Once a line is found to contain "longitud", copy it out of the listing.

Dataset entries:

>>>

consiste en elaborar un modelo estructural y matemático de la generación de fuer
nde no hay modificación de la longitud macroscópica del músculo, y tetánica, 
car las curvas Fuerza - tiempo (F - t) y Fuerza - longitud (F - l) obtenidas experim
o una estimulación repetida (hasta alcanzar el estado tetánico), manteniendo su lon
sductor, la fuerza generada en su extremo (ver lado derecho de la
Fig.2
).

<<<
>>>

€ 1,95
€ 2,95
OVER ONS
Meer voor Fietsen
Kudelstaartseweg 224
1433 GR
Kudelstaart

<<<
>>>

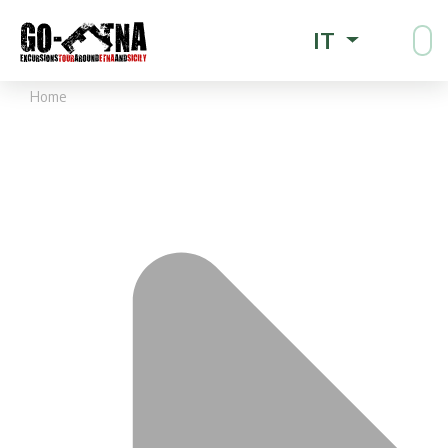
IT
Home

<<<

Solution for this exercise:
nde no hay modificación de la longitud macroscópica del músculo, y tetánica, 
car las curvas Fuerza - tiempo (F - t) y Fuerza - longitud (F - l) obtenidas experim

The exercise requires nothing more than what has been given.